An epidemiologist was hired, a testing regime put in place and cashless concessions operations devised, he said.
The company’s Supercross broadcast contract with NBC and other partner obligations were satisfied by holding the last seven races of the Supercross season at Rice-Eccles Stadium in Salt Lake City.
Feld Entertainment also pulled off a Discovery Channel Monster Jam special and hosted WNBA games, including playoffs, at its rehearsal facility near Sarasota, Florida, from July to October of 2020.
In the course of its research at the time, the company found that the public generally trusted venue operators to do their utmost to keep them safe, Feld pointed out.
The company will be at full strength by the end of 2022, having recently completed a Disney on Ice run in Abu Dhabi. That company is due to play next in the United Kingdom.
Grossman said that family entertainment is as crucial as ever to giving stressed families a memorable diversion and that nothing that’s emerged during the pandemic or before will replace it.

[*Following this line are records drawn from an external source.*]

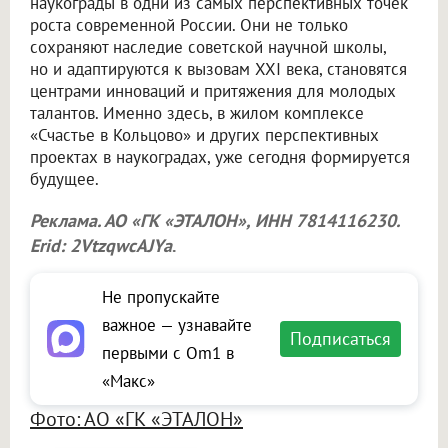
наукограды в одни из самых перспективных точек
роста современной России. Они не только
сохраняют наследие советской научной школы,
но и адаптируются к вызовам XXI века, становятся
центрами инноваций и притяжения для молодых
талантов. Именно здесь, в жилом комплексе
«Счастье в Кольцово» и других перспективных
проектах в наукоградах, уже сегодня формируется
будущее.
Реклама. АО «ГК «ЭТАЛОН», ИНН 7814116230.
Erid: 2VtzqwcAJYa
.
Не пропускайте
важное — узнавайте
Подписаться
первыми с Om1 в
«Макс»
Фото: АО «ГК «ЭТАЛОН»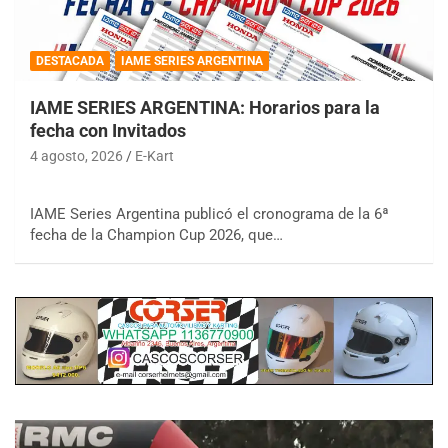
DESTACADA
IAME SERIES ARGENTINA
IAME SERIES ARGENTINA: Horarios para la
fecha con Invitados
4 agosto, 2026
E-Kart
IAME Series Argentina publicó el cronograma de la 6ª
fecha de la Champion Cup 2026, que…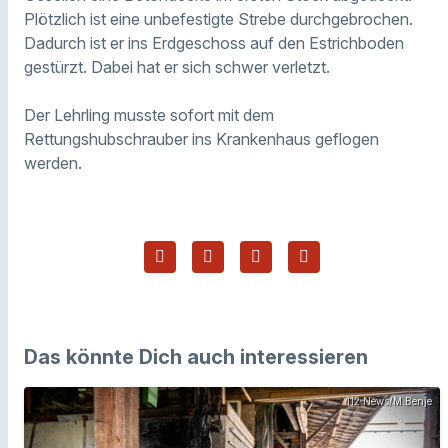
Plötzlich ist eine unbefestigte Strebe durchgebrochen.
Dadurch ist er ins Erdgeschoss auf den Estrichboden
gestürzt. Dabei hat er sich schwer verletzt.
Der Lehrling musste sofort mit dem
Rettungshubschrauber ins Krankenhaus geflogen
werden.
Das könnte Dich auch interessieren
112 News/M.Benje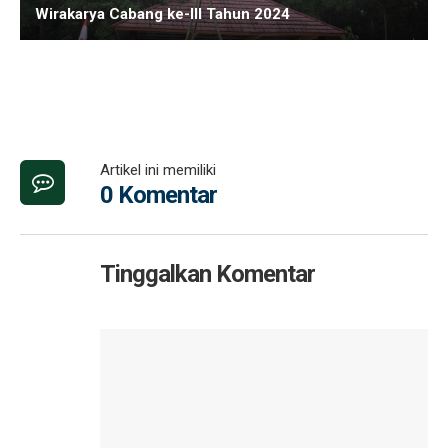
Wirakarya Cabang ke-III Tahun 2024
Artikel ini memiliki
0 Komentar
Tinggalkan Komentar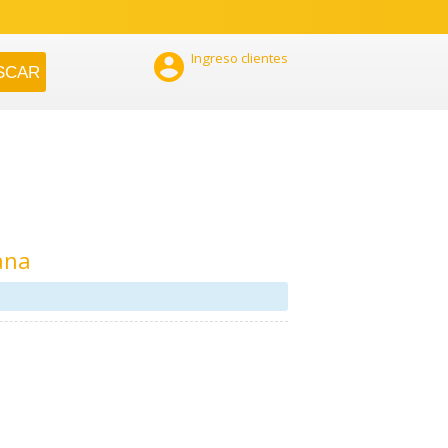

Ingreso clientes
ana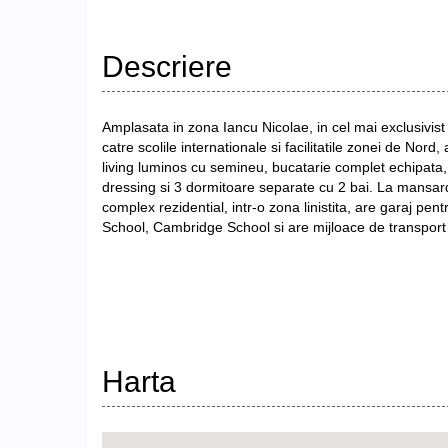
Descriere
Amplasata in zona Iancu Nicolae, in cel mai exclusivist
catre scolile internationale si facilitatile zonei de Nor
living luminos cu semineu, bucatarie complet echipata, 
dressing si 3 dormitoare separate cu 2 bai. La mansarda
complex rezidential, intr-o zona linistita, are garaj pen
School, Cambridge School si are mijloace de transport 
Harta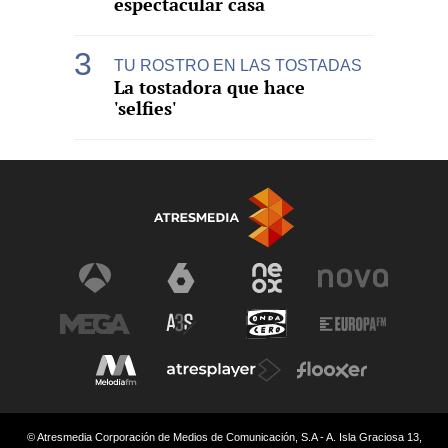
espectacular casa
TU ROSTRO EN LAS TOSTADAS
La tostadora que hace
'selfies'
© Atresmedia Corporación de Medios de Comunicación, S.A - A. Isla Graciosa 13,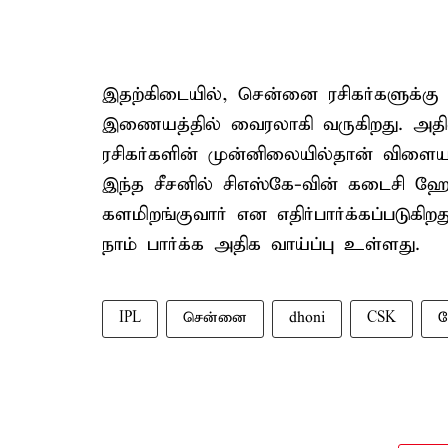
இதற்கிடையில், சென்னை ரசிகர்களுக்க
இணையத்தில் வைரலாகி வருகிறது. அத
ரசிகர்களின் முன்னிலையில்தான் விளையா
இந்த சீசனில் சிஎஸ்கே-வின் கடைசி ஹ
களமிறங்குவார் என எதிர்பார்க்கப்படுக
நாம் பார்க்க அதிக வாய்ப்பு உள்ளது.
IPL
சென்னை
dhoni
CSK
ச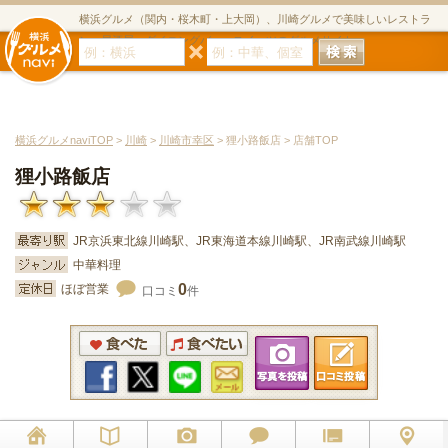
横浜グルメ（関内・桜木町・上大岡）、川崎グルメで美味しいレストラ
ン・居酒屋・ダイニングバー・スイーツのグルメサイト
横浜グルメnaviTOP
>
川崎
>
川崎市幸区
> 狸小路飯店 > 店舗TOP
狸小路飯店
JR京浜東北線川崎駅、JR東海道本線川崎駅、JR南武線川崎駅
中華料理
0
ほぼ営業
口コミ
件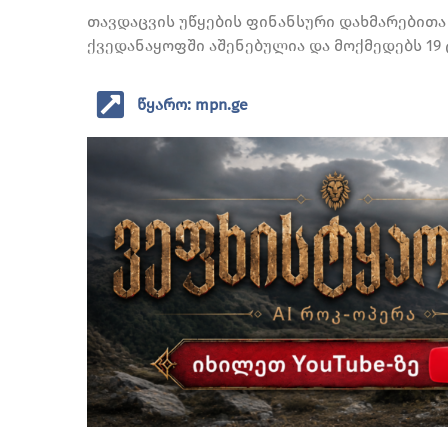
თავდაცვის უწყების ფინანსური დახმარებითა
ქვედანაყოფში აშენებულია და მოქმედებს 19 
წყარო: mpn.ge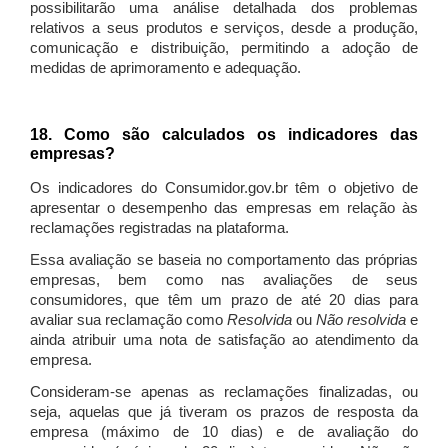
possibilitarão uma análise detalhada dos problemas
relativos a seus produtos e serviços, desde a produção,
comunicação e distribuição, permitindo a adoção de
medidas de aprimoramento e adequação.
18. Como são calculados os indicadores das
empresas?
Os indicadores do Consumidor.gov.br têm o objetivo de
apresentar o desempenho das empresas em relação às
reclamações registradas na plataforma.
Essa avaliação se baseia no comportamento das próprias
empresas, bem como nas avaliações de seus
consumidores, que têm um prazo de até 20 dias para
avaliar sua reclamação como
Resolvida
ou
Não resolvida
e
ainda atribuir uma nota de satisfação ao atendimento da
empresa.
Consideram-se apenas as reclamações finalizadas, ou
seja, aquelas que já tiveram os prazos de resposta da
empresa (máximo de 10 dias) e de avaliação do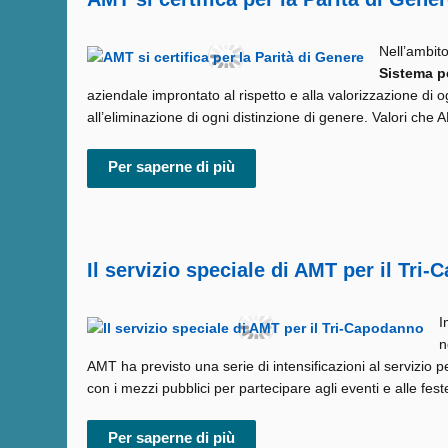
Nell’ambito
Sistema pe
aziendale improntato al rispetto e alla valorizzazione di 
all’eliminazione di ogni distinzione di genere. Valori che A
Per saperne di più
Il servizio speciale di AMT per il Tri
I
n
AMT ha previsto una serie di intensificazioni al servizio p
con i mezzi pubblici per partecipare agli eventi e alle fest
Per saperne di più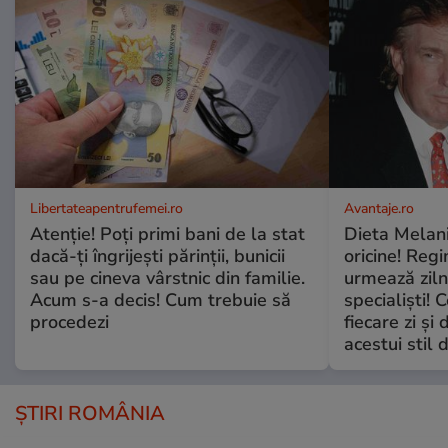
Libertateapentrufemei.ro
Avantaje.ro
Atenție! Poți primi bani de la stat
Dieta Melan
dacă-ți îngrijești părinții, bunicii
oricine! Regi
sau pe cineva vârstnic din familie.
urmează zilni
Acum s-a decis! Cum trebuie să
specialiști! 
procedezi
fiecare zi și 
acestui stil 
ȘTIRI ROMÂNIA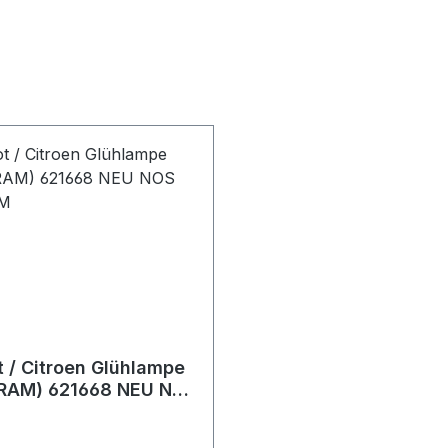
 / Citroen Glühlampe
SRAM) 621668 NEU NOS
EM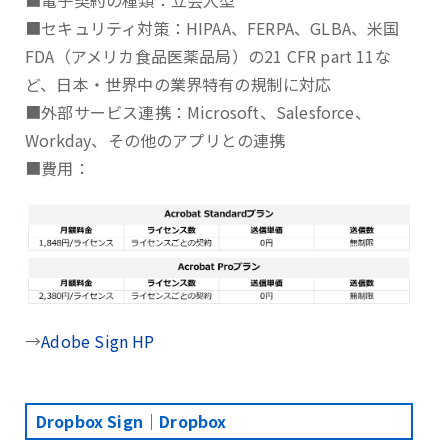
■電子契約の種類：立会人型
■セキュリティ対策：HIPAA、FERPA、GLBA、⽶国
FDA（アメリカ⾷品医薬品局）の21 CFR part 11な
ど、日本・世界中の業界特有の規制に対応
■外部サービス連携：Microsoft、Salesforce、
Workday、その他のアプリとの連携
■費用：
→
Adobe Sign HP
Dropbox Sign｜Dropbox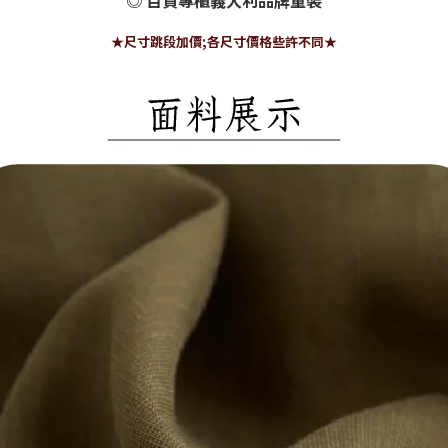
◎ 百貨專櫃義大利品牌童裝
★尺寸跳段加價;各尺寸價格些許不同★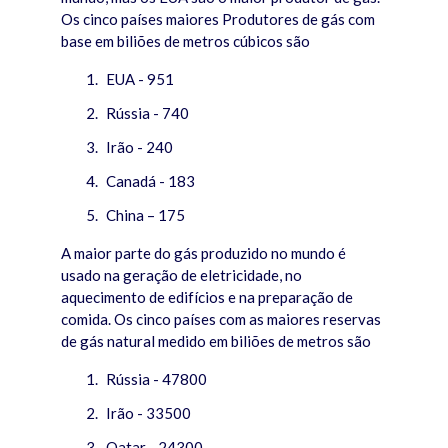
Os cinco países maiores Produtores de gás com
base em biliões de metros cúbicos são
EUA - 951
Rússia - 740
Irão - 240
Canadá - 183
China – 175
A maior parte do gás produzido no mundo é
usado na geração de eletricidade, no
aquecimento de edifícios e na preparação de
comida. Os cinco países com as maiores reservas
de gás natural medido em biliões de metros são
Rússia - 47800
Irão - 33500
Qatar - 24300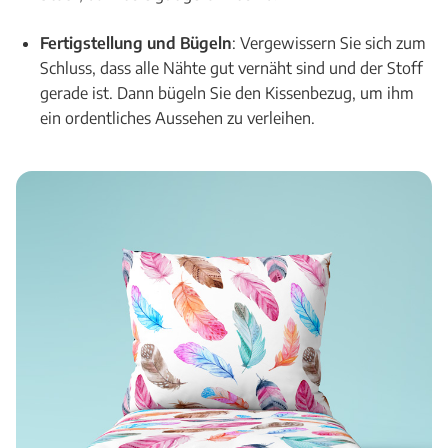
Fertigstellung und Bügeln
: Vergewissern Sie sich zum
Schluss, dass alle Nähte gut vernäht sind und der Stoff
gerade ist. Dann bügeln Sie den Kissenbezug, um ihm
ein ordentliches Aussehen zu verleihen.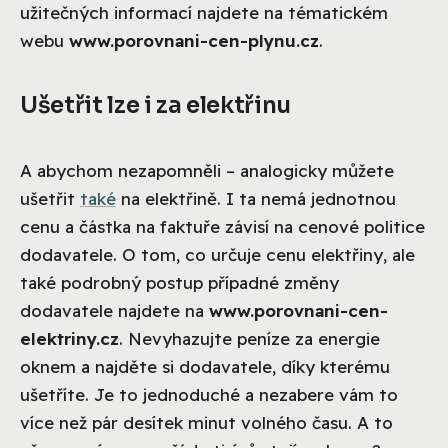
užitečných informací najdete na tématickém
webu
www.porovnani-cen-plynu.cz
.
Ušetřit lze i za elektřinu
A abychom nezapomněli – analogicky můžete
ušetřit
také
na elektřině. I ta nemá jednotnou
cenu a částka na faktuře závisí na cenové politice
dodavatele. O tom, co určuje cenu elektřiny, ale
také podrobný postup případné změny
dodavatele najdete na
www.porovnani-cen-
elektriny.cz
. Nevyhazujte peníze za energie
oknem a najděte si dodavatele, díky kterému
ušetříte. Je to jednoduché a nezabere vám to
více než pár desítek minut volného času. A to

“For decades lots of people have been showing us VR, AR, any kind of technology, telling us it was going to replace what we do,” she said. “And while there is exquisite and wonderful, engaging technology out there that provides new ways to showcase performance and to connect with fans, there is nothing like going to an arena, theater or stadium and being part of that momentary community, to be swept up in the excitement and the action and the experience of it all.”